Du côté de SeeMeCab, la version d’essai de son application de suivi de chantier ArchiReport, disponible sur iOS, a été téléchargée 70 000 fois depuis fin 2011. S’en sont suivies un millier de ventes en one-shot à 89 €, un prix initialement fixé à 39 € puis rehaussé. Julien Cotteaux et Morgan Bigot n’envisagent pas de développement sous Android, parce que « sur des applis métiers, ça se défend ». Peu de moyens ont été alloués au marketing, mais le déploiement de l’application bénéficie du bouche-à-oreille entre les professionnels du bâtiment. D’ici peu, l’achat d’options viendra compléter ce modèle. SeeMeCab s’est développée sur fonds propres, avec un chiffre d’affaires de 20 % sur les produits et de 80 % sur la prestation de services pour le premier exercice. D’ici 2014, les fondateurs envisagent un retournement de ce ratio.

Le parcours d’Anne Graignic, co-fondatrice de feu Mobiliville avec Claire Gallic, rappelle qu’innovations et expériences entrepreneuriales ne riment pas toujours avec pérennité. Née d’un projet étudiant lauréat du concours SFR Jeunes Talents en 2010, l’application permettait aux commerçants rennais de proposer des coupons de réduction géolocalisés en temps réel. L’aventure s’est terminée en septembre 2011, en raison notamment de coûts de développement élevés qui avaient miné les ressources à allouer au marketing.  Anne Graignic reconnaît qu’il est « compliqué de faire connaître son appli en local » et que l’équipe aurait certainement bénéficié de l’intégration des compétences techniques. Cette expérience leur a permis de rebondir dans le Web et le mobile, respectivement chez Ouest-France Immo et Mobizel.

Et pour les jeux mobiles ?

Éditeur de jeux ludo-éducatifs et grand public, Dominique Busso de Happy Blue Fish évoque des clefs pour percer l’univers du jeu mobile. Un positionnement international est conseillé pour booster la monétisation. Au-delà de l’atout des licences, la dimension éditoriale perceptible dans le catalogue de produits fait aussi la différence.
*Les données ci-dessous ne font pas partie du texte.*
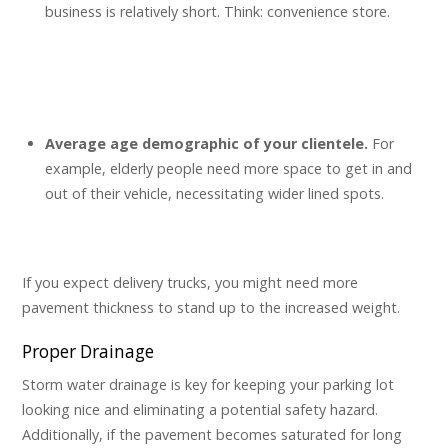
business is relatively short. Think: convenience store.
Average age demographic of your clientele.
For
example, elderly people need more space to get in and
out of their vehicle, necessitating wider lined spots.
If you expect delivery trucks, you might need more
pavement thickness to stand up to the increased weight.
Proper Drainage
Storm water drainage is key for keeping your parking lot
looking nice and eliminating a potential safety hazard.
Additionally, if the pavement becomes saturated for long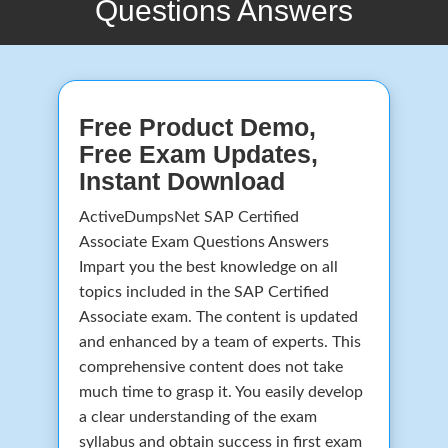
Questions Answers
Free Product Demo,
Free Exam Updates,
Instant Download
ActiveDumpsNet SAP Certified
Associate Exam Questions Answers
Impart you the best knowledge on all
topics included in the SAP Certified
Associate exam. The content is updated
and enhanced by a team of experts. This
comprehensive content does not take
much time to grasp it. You easily develop
a clear understanding of the exam
syllabus and obtain success in first exam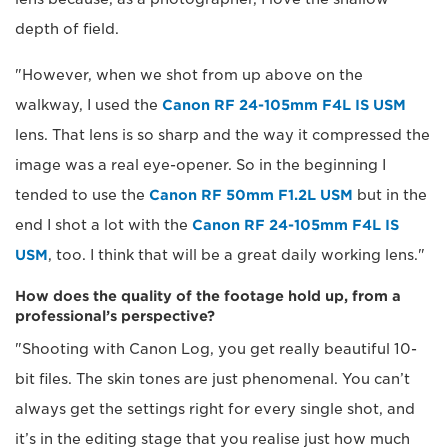
depth of field.
"However, when we shot from up above on the
walkway, I used the
Canon RF 24-105mm F4L IS USM
lens. That lens is so sharp and the way it compressed the
image was a real eye-opener. So in the beginning I
tended to use the
Canon RF 50mm F1.2L USM
but in the
end I shot a lot with the
Canon RF 24-105mm F4L IS
USM
, too. I think that will be a great daily working lens."
How does the quality of the footage hold up, from a
professional’s perspective?
"Shooting with Canon Log, you get really beautiful 10-
bit files. The skin tones are just phenomenal. You can’t
always get the settings right for every single shot, and
it’s in the editing stage that you realise just how much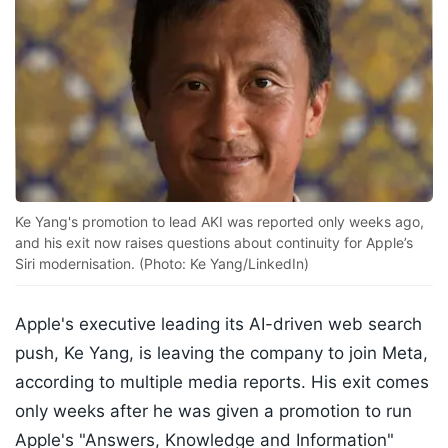
Ke Yang's promotion to lead AKI was reported only weeks ago,
and his exit now raises questions about continuity for Apple’s
Siri modernisation. (Photo: Ke Yang/LinkedIn)
Apple's executive leading its AI-driven web search
push, Ke Yang, is leaving the company to join Meta,
according to multiple media reports. His exit comes
only weeks after he was given a promotion to run
Apple's "Answers, Knowledge and Information"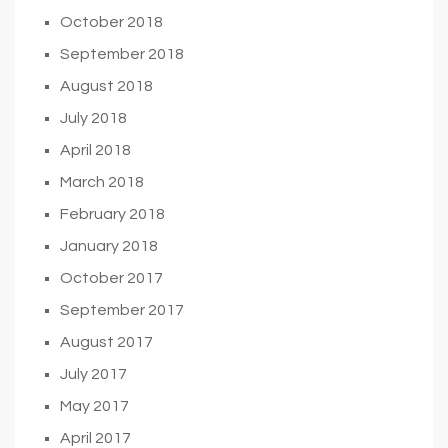
October 2018
September 2018
August 2018
July 2018
April 2018
March 2018
February 2018
January 2018
October 2017
September 2017
August 2017
July 2017
May 2017
April 2017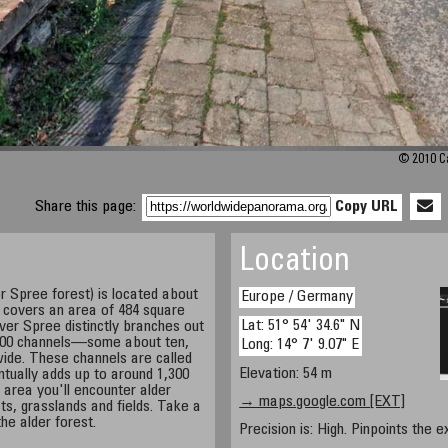
© 2010 Ca
Share this page:
Copy URL
Location
 Spree forest) is located about
Europe / Germany
t covers an area of 484 square
Lat: 51° 54' 34.6" N
river Spree distinctly branches out
 200 channels—some about ten,
Long: 14° 7' 9.07" E
ide. These channels are called
Elevation: 54 m
ntually adds up to around 1,300
 area you'll encounter alder
→ maps.google.com [EXT]
ts, grasslands and fields. Take a
he alder forest.
Precision is: High. Pinpoints the e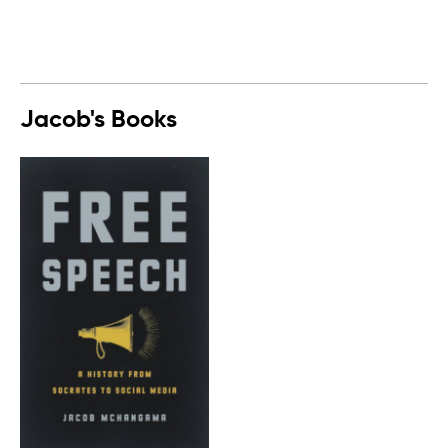
Jacob's Books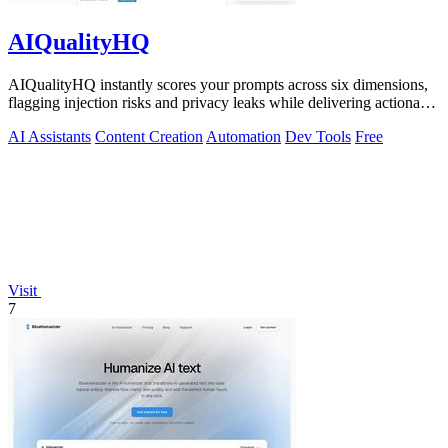
AIQualityHQ
AIQualityHQ instantly scores your prompts across six dimensions,
flagging injection risks and privacy leaks while delivering actionable
fixes in.
AI Assistants
Content Creation
Automation
Dev Tools
Free
Visit
7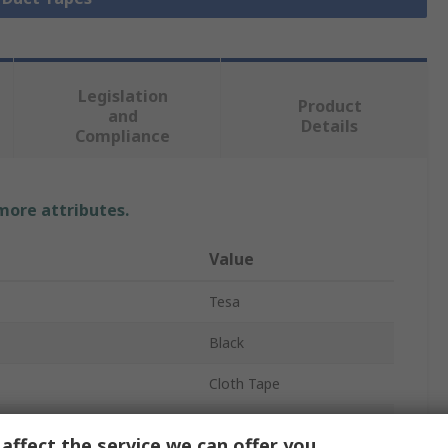
Legislation
Product
and
Details
Compliance
 more attributes.
Value
Tesa
Black
Cloth Tape
Duct Tape
affect the service we can offer you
Mais il ressort que « l’aspect financier est primordial, même si avec la dématérialisation, le rapport de force revient du côté du créateur ». Jean-François Denis d’AMA le confirme : « on a eu cinq à six tremblements de terre en deux ou trois ans ! ». Il insiste également sur les business models spécifiques à chaque plateforme, la propension à payer variant selon qu’il s’agisse d’utilisateurs d’iOS ou d’Android. Face à un modèle publicitaire peu lucratif et pour pallier des coûts d’acquisition jugés « trop chers », la société adopte une approche singulière en évitant les intermédiaires dans la distribution : « on parle à Apple, Google, Samsung en direct ».